Beginner: Converting lit to epub-linefeed h*ll

PhyrePhox · 12-28-2009, 03:17 PM

I'm a bit overwhelmed at the discussions here, and I've not been able to find a "how-to" guide that starts from a fundamental point, so I'll try a thread here and hope I'm not too far off topic.
I got a Sony PRS-300 for Christmas. I have a series of books that are in .lit format. I added these files to Calibre and let it do whatever to them to let them work on my Reader. I find that there is a full space after each line, hard hyphenations, and occasional blank pages. The TOC is empty, and the metadata appears weird, i.e. it's sorting by the author's first name. I tried opening the file in Sigil, and it apparently doesn't like it when you "select all" on my iMac 2.16GHz with Snow Leopard. I installed eCub, noticed that every line has it's own entry in the XHTML files, so I tried to remove all the

Code:

<p class="MsoPlainText">

lines for an entire paragraph, and compiled the epub. Then, calibre couldn't read it.
What I'm trying to do is see what the book would look like without the linefeeds, except perhaps at the paragraph. I don't care too much about justification at this time. I would like to build the TOC, or find it in the original lit and migrate it, but I can't seem to open the lit file with anything that runs on Mac. I know that Sony only sees the metadata if it's added in a certain way, do I need to jiggle the settings in Calibre's converter? Or, do I need to go Windows to fix this in the lit file beforehand?

Slash5 · 12-29-2009, 09:02 AM

I have a Windows VB app I wrote to remove extra breaks in Epubs. It creates paragraphs at a user set interval - not as good as the proper paragraphs but at least it is readable.
If you are interested I can send it to you.

jackie_w · 12-29-2009, 10:58 AM

Hi PhyrePhox,

I may be wrong but it looks as if your source LIT file is poor. It looks as if it's been created from a plain text file in MSWord which has not had its "hard line breaks" removed before conversion to LIT. My advice would be to try to clean up the source rather than editing the EPUB.

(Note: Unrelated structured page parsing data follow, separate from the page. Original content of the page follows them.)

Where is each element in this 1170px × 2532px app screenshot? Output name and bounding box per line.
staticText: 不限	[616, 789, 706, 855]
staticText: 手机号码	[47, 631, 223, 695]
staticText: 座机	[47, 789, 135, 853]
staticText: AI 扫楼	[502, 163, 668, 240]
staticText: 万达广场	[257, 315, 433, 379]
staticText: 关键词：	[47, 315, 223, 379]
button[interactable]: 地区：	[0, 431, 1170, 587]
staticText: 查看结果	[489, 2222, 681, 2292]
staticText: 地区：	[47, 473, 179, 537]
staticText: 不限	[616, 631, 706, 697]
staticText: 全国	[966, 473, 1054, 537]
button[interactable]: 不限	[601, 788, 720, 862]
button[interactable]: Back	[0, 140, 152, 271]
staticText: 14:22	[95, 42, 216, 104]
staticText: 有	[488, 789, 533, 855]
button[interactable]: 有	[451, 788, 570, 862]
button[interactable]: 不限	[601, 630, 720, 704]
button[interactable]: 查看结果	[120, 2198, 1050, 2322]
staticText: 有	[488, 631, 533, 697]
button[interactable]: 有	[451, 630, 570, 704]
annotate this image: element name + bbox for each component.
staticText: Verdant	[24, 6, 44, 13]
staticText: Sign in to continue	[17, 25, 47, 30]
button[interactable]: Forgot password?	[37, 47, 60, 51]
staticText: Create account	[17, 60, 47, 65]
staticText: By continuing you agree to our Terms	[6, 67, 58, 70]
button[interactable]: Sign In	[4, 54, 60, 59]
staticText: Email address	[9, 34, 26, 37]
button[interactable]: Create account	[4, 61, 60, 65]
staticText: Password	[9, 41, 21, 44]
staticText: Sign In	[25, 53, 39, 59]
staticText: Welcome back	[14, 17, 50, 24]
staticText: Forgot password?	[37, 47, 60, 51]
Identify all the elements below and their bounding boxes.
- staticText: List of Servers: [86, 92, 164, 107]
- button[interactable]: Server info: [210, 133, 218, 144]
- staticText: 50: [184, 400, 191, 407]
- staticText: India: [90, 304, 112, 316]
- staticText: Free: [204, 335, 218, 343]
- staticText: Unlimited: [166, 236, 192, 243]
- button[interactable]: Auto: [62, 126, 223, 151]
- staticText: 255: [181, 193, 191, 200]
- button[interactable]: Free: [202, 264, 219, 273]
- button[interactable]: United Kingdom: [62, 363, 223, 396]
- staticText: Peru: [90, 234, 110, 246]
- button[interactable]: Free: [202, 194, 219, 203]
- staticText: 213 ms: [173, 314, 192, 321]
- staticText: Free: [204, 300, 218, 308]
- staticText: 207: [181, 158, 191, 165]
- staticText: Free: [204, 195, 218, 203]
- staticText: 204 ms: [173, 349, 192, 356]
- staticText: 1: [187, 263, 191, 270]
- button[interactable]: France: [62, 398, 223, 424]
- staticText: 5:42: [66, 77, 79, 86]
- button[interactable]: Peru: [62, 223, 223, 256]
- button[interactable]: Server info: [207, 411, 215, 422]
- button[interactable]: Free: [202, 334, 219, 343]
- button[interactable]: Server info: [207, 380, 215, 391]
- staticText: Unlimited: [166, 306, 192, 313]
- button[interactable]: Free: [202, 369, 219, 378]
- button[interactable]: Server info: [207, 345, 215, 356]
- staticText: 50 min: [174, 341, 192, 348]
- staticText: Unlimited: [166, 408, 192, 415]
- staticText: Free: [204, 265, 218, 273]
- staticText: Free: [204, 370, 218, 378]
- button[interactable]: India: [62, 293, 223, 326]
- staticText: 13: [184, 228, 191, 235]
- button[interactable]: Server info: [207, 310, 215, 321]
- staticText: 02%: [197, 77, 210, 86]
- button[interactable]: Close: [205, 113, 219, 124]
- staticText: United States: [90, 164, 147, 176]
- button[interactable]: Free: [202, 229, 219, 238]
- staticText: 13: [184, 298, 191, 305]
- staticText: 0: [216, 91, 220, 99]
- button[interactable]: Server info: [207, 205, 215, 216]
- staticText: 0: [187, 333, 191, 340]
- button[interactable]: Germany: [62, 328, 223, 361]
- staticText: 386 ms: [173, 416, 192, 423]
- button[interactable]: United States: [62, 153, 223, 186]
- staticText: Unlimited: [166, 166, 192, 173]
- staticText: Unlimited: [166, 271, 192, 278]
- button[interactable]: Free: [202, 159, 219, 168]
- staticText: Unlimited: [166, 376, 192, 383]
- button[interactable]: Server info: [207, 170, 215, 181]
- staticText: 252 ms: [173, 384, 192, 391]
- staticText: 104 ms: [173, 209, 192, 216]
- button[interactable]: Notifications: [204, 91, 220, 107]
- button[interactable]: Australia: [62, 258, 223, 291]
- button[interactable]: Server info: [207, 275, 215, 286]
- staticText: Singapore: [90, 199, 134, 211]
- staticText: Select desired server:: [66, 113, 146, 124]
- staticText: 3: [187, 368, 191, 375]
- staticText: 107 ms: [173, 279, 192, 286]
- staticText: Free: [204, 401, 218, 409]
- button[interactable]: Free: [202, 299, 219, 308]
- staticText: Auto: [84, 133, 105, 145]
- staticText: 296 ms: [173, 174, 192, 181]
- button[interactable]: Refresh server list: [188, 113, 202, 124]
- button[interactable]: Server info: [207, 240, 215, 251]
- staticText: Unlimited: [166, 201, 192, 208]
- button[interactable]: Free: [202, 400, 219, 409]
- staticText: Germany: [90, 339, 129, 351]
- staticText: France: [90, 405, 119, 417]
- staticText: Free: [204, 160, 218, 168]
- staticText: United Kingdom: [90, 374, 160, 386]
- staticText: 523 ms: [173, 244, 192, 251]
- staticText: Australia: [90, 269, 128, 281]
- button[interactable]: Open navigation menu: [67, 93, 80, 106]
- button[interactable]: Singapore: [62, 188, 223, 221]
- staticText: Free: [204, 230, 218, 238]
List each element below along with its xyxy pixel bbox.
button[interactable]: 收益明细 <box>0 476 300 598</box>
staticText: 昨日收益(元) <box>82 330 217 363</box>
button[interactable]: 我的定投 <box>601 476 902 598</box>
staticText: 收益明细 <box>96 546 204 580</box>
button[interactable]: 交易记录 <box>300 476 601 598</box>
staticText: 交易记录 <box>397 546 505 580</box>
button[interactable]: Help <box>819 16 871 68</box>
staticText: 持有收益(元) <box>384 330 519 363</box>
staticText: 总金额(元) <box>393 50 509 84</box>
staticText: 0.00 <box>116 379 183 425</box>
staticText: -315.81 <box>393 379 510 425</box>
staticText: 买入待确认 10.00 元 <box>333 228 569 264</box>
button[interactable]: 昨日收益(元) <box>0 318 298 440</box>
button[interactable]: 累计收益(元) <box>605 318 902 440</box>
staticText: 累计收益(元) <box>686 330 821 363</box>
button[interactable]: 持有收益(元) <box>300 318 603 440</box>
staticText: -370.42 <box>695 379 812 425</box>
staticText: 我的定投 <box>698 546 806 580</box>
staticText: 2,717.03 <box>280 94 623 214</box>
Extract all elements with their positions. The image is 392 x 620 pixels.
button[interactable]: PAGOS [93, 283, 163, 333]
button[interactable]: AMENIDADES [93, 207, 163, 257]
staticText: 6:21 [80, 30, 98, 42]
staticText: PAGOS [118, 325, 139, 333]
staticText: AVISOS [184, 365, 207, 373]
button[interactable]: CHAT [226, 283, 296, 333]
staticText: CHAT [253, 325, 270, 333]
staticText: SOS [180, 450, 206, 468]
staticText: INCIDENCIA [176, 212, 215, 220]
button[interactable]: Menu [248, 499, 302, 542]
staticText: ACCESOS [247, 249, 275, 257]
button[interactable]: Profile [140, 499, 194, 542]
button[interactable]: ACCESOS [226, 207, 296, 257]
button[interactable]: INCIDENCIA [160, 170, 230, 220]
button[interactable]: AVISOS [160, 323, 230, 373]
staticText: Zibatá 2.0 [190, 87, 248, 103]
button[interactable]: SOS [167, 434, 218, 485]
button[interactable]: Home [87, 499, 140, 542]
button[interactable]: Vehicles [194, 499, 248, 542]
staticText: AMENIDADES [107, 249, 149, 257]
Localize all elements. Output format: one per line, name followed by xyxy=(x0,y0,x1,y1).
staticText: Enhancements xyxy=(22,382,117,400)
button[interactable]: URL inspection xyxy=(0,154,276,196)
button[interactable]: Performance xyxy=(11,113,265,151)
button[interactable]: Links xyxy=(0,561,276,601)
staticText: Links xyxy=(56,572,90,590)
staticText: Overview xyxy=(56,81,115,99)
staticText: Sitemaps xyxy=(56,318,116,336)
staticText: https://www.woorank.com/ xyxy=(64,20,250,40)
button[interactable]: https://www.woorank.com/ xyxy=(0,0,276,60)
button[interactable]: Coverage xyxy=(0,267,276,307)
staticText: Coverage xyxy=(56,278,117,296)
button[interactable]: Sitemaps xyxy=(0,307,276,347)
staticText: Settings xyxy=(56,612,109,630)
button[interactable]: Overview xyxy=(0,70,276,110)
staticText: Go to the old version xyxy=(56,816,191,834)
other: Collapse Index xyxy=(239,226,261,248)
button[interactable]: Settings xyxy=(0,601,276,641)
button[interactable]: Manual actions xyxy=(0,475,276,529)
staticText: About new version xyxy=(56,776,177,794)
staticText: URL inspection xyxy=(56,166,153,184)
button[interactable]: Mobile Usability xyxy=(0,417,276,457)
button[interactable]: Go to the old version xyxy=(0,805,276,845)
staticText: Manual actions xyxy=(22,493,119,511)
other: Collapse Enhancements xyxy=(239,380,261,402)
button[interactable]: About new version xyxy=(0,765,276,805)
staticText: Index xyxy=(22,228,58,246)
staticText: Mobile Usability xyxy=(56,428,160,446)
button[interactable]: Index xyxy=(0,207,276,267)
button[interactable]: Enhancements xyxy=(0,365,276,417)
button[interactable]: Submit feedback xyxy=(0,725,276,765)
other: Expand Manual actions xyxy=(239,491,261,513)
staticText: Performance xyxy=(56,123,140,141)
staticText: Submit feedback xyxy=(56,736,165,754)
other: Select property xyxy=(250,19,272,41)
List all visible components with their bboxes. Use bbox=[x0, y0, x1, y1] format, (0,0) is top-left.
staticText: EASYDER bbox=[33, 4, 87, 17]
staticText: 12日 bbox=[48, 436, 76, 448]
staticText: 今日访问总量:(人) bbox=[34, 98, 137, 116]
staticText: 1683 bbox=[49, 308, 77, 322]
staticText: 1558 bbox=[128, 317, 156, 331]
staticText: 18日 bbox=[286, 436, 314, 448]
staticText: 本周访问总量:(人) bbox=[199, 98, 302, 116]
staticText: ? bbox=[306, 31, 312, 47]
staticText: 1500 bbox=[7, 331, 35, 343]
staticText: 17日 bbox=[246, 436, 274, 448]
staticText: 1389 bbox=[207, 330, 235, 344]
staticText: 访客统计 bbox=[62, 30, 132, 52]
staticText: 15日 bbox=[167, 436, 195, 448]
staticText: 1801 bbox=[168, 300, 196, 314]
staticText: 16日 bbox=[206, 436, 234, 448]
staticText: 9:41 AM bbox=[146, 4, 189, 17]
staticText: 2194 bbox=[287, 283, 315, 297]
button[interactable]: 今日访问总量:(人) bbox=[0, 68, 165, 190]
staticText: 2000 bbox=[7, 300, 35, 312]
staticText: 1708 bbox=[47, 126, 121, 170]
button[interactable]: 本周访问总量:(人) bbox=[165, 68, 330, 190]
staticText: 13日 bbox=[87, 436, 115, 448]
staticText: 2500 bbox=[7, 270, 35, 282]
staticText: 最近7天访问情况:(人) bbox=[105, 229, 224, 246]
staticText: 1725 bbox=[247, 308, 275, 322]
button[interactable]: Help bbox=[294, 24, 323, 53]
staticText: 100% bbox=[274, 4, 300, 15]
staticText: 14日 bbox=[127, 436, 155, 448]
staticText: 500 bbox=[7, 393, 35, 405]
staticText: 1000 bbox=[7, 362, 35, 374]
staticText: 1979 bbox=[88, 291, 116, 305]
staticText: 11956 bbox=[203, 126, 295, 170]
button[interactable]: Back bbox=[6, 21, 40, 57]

This is the approach I would take.

Extract the HTML from the LIT by switching on the Debug option during the Calibre conversion of LIT to EPUB:-
[Convert] - [Debug] and specify a directory to receive the Debug files.
Once the conversion is finished ignore the EPUB it created but go to the Debug directory you specified and look in the Input subdir. The extracted source HTML will be in there.
You can then use your editor-of-choice to tidy up the source before re-importing to Calibre.

If you need more help I would be happy to take a look at your LIT file and give more specific help based on what I see.

PhyrePhox · 12-31-2009, 09:54 AM

Quote:

Originally Posted by Slash5

I have a Windows VB app I wrote to remove extra breaks in Epubs.

Thank you for this. If I give up on editing on the Mac I will contact you for this script.

Quote:

Originally Posted by jackie_w

Hi PhyrePhox,

I may be wrong but it looks as if your source LIT file is poor...

Thank you jackie_w, I was able to get at the "raw" html for this lit using your suggestion. It appears that the original HTML was produced by Word, which has a reputation for producing gnarly code. A poor source indeed!

I now have a single html file, the "title" is set to the first chapter name, with very short lines (probably page width from a Word doc), with "</p>" and a hard return on each line. Not fun, but at least I have a place to work from now.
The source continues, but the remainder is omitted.